La convention collective de la Parfumerie de détail et de l’esthétique est applicable.
Mme X est, selon sa carte professionnelle d’éducateur sportif délivré par le préfet du Morbihan le 21 octobre 2013 visant le décret du 31 août 1993 modifié, titulaire d’un brevet d’Etat en expression gymnique et disciplines associées (BEES EGDA) cette carte mentionnant au titre des conditions d’exercice 'conduite de séances de préparation physique à partir des méthodes d’expression gymnique visant à améliorer et entretenir la condition physique'.
Par courrier remis en main propre le 12 octobre 2009, Mme X a fait l’objet d’un premier avertissement pour manque de respect à l’égard de la cogérante devant les clientes du club.
Par courrier en date du 1er février 2010, Mme X a fait l’objet d’un deuxième avertissement pour mauvais accueil d’une cliente et omission d’avoir éteint les chauffages.
Le 05 février 2010, Mme X a saisi la cellule d’écoute et de médiation pour les souffrances au travail.
Par courrier en date du 10 février 2010, Mme X a contesté les deux avertissements.
Par courrier en date du 30 octobre 2010, un troisième avertissement lui était notifié, l’employeur reprochant à Mme X de ne pas respecter les procédures, de même que ses obligations d’encadrante sportive, les clientes et la gérance ainsi que les consignes sur la gestion du temps.
Par courrier en date du 04 novembre 2010, Mme X a contesté ces faits.
Mme X a fait l’objet d’un arrêt de travail à compter du 4 novembre 2010.
Par courrier en date du 25 novembre 2010, Mme X a été convoquée à un entretien préalable à une éventuelle rupture conventionnelle, entretien repoussé, Mme X étant en arrêt maladie jusqu’au 26 décembre.
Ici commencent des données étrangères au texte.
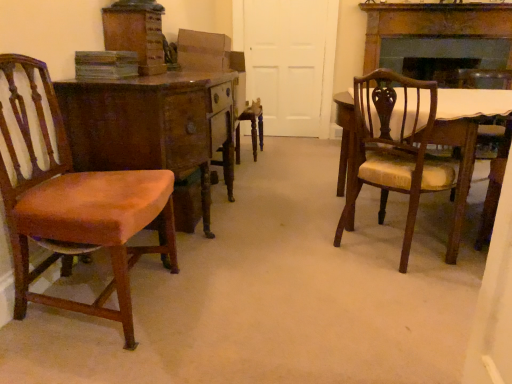 I want to click on vacant space in front of wooden desk at left, so click(x=243, y=304). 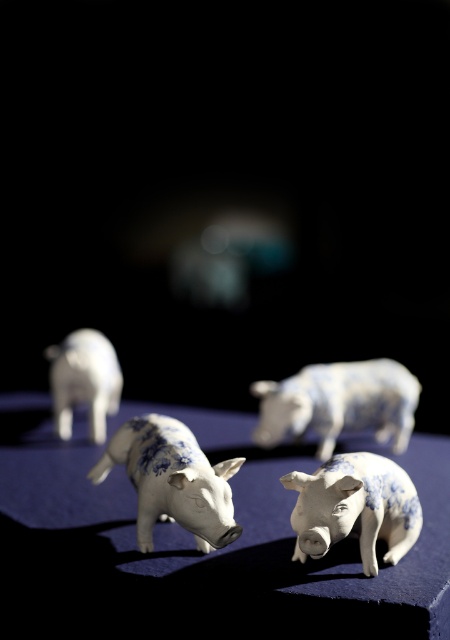 You are standing in front of a display of ceramic pigs. There is a blue and white ceramic pig at center. If you want to reach it without moving closer than 3 feet, can you just barely touch it?

The blue and white ceramic pig at center is 3.30 feet away from the viewer. Since 3.30 feet is slightly more than 3 feet, you cannot just barely touch it without moving closer.

You are an art curator arranging an exhibition. You have two pigs to place on a shelf. The blue and white porcelain pig at center and the white glossy pig at left. Which pig requires a larger space on the shelf due to its size?

The blue and white porcelain pig at center requires a larger space on the shelf because it has a larger size compared to the white glossy pig at left. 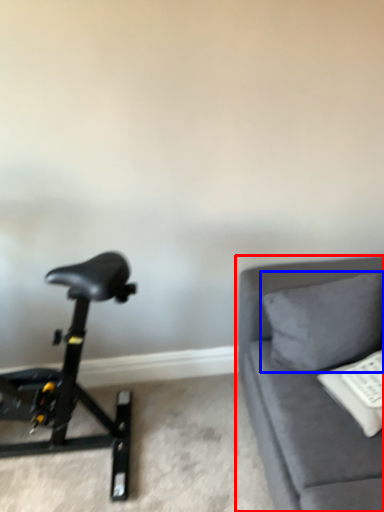 Question: Which of the following is the closest to the observer, studio couch (highlighted by a red box) or pillow (highlighted by a blue box)?

Choices:
 (A) studio couch
 (B) pillow

Answer: (A) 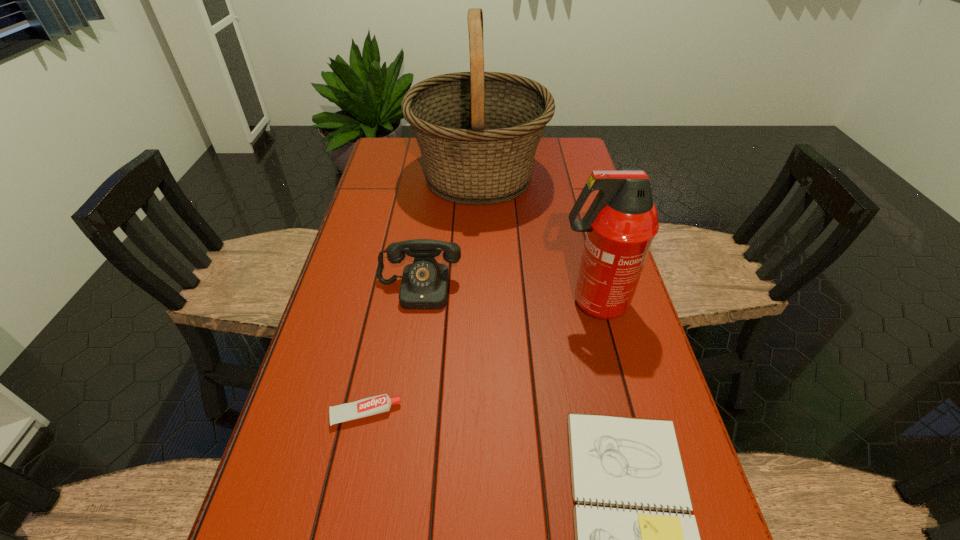 Locate an element on the screen. The image size is (960, 540). the farthest object is located at coordinates (478, 132).

Where is `the tallest object`? the tallest object is located at coordinates (478, 132).

Find the location of a particular element. The image size is (960, 540). fire extinguisher is located at coordinates (621, 222).

Where is `telephone`? The image size is (960, 540). telephone is located at coordinates (424, 285).

Where is `the fourth tallest object`? The image size is (960, 540). the fourth tallest object is located at coordinates (374, 405).

Locate an element on the screen. blank space located 0.380m on the front of the tallest object is located at coordinates (478, 308).

Image resolution: width=960 pixels, height=540 pixels. Identify the location of vacant space situated 0.280m on the trigger side of the fire extinguisher. (444, 303).

What are the coordinates of `vacant space located 0.200m on the trigger side of the fire extinguisher` in the screenshot? It's located at (476, 303).

Locate an element on the screen. This screenshot has width=960, height=540. blank space located 0.130m on the trigger side of the fire extinguisher is located at coordinates (504, 303).

Identify the location of vacant space situated on the dial of the telephone. (410, 353). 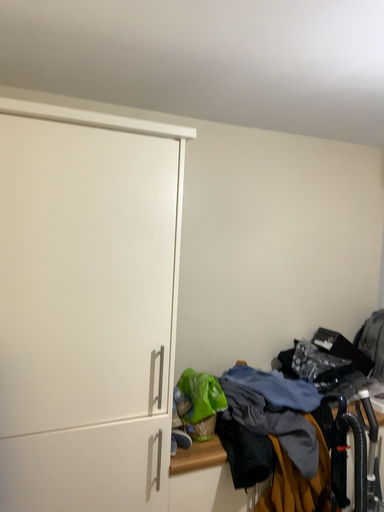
A l’occasion d’un contrôle de la Direction départementale de la cohésion sociale du Morbihan le15 décembre 2010, la Sarl Golfe Forme a été informée que Mme X ne pouvait encadrer les activités de musculation et de cardio au sein de la structure avec son diplôme BEEGDA.
Par courrier en date du 04 janvier 2011, Mme X a été convoquée à un entretien préalable à une éventuelle rupture conventionnelle du contrat de travail et l’entretien qui a eu lieu le 10 janvier 2011 n’a pas abouti.
Par courrier en date du 11 janvier 2011, Mme X a été convoquée à un entretien préalable à un éventuel licenciement fixé le 20 janvier 2011.
Par courrier en date du 28 janvier 2011, Mme X a été licenciée pour motif personnel, la cause réelle et sérieuse de cette mesure résidant dans son incapacité à assumer le poste d’animatrice sportive.
Par courrier en date du 03 février 2011, Mme X a contesté les motifs de son licenciement.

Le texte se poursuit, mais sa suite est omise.